**What is required**
Locate the line bearing "Český úřad zeměměřický" in the material below, then reproduce it and each following line up to and including the line bearing "Metadata XML".

**Data for analysis**

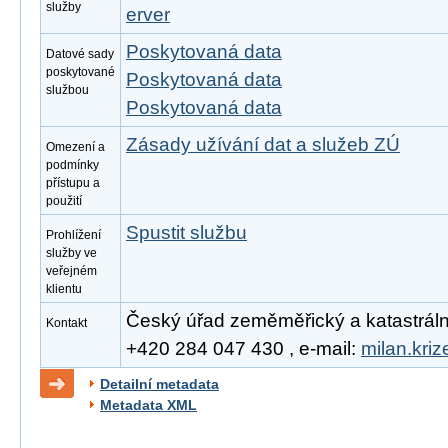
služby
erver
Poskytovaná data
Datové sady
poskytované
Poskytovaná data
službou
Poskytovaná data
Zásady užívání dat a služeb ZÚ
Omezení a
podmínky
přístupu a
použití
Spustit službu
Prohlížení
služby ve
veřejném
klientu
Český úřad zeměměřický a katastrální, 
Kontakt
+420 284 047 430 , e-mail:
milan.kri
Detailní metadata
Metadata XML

---

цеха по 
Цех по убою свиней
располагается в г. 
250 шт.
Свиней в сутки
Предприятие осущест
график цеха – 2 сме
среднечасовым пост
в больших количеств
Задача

**Exercise response**
Český úřad zeměměřický a katastrální, 
Kontakt
+420 284 047 430 , e-mail:
milan.kri
Detailní metadata
Metadata XML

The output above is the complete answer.